= WORK ORDER =
A complete response lists each line of the data below that includes the word "spending".

(MATERIAL FOR THIS EXERCISE Opens)

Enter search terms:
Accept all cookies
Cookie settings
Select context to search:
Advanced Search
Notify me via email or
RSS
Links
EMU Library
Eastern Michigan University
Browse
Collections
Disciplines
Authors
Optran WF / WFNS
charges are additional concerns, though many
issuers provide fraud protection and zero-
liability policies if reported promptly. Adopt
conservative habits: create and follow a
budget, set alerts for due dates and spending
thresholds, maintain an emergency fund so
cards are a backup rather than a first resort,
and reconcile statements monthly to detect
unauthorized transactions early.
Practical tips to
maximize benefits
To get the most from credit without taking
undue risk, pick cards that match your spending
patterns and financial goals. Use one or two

(MATERIAL FOR THIS EXERCISE Closes)
(MATERIAL FOR THIS EXERCISE Opens)

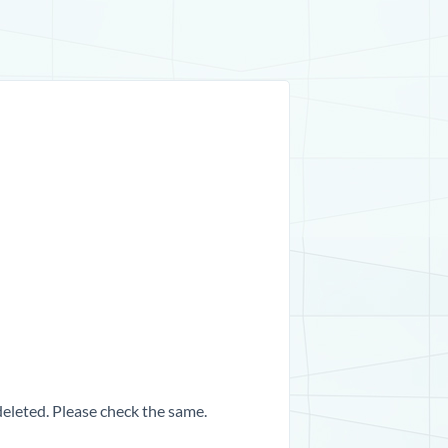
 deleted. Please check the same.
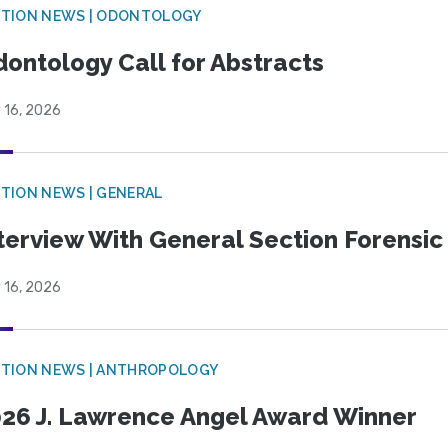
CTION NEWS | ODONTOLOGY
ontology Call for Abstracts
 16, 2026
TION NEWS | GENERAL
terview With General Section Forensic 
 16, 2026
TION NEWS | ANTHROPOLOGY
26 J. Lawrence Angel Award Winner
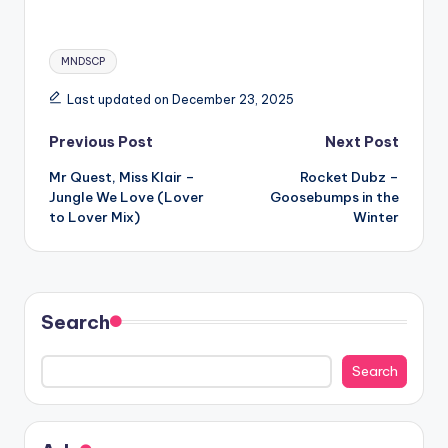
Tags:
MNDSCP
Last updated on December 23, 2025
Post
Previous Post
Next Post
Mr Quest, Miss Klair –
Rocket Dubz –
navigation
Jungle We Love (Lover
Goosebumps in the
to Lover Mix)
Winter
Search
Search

(MATERIAL FOR THIS EXERCISE Closes)
(MATERIAL FOR THIS EXERCISE Opens)

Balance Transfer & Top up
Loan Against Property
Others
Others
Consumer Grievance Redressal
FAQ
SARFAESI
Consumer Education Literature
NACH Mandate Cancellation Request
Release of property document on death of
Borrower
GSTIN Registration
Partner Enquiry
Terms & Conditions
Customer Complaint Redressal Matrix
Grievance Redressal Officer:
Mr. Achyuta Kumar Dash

(MATERIAL FOR THIS EXERCISE Closes)

= RESPONSE AREA =
budget, set alerts for due dates and spending
undue risk, pick cards that match your spending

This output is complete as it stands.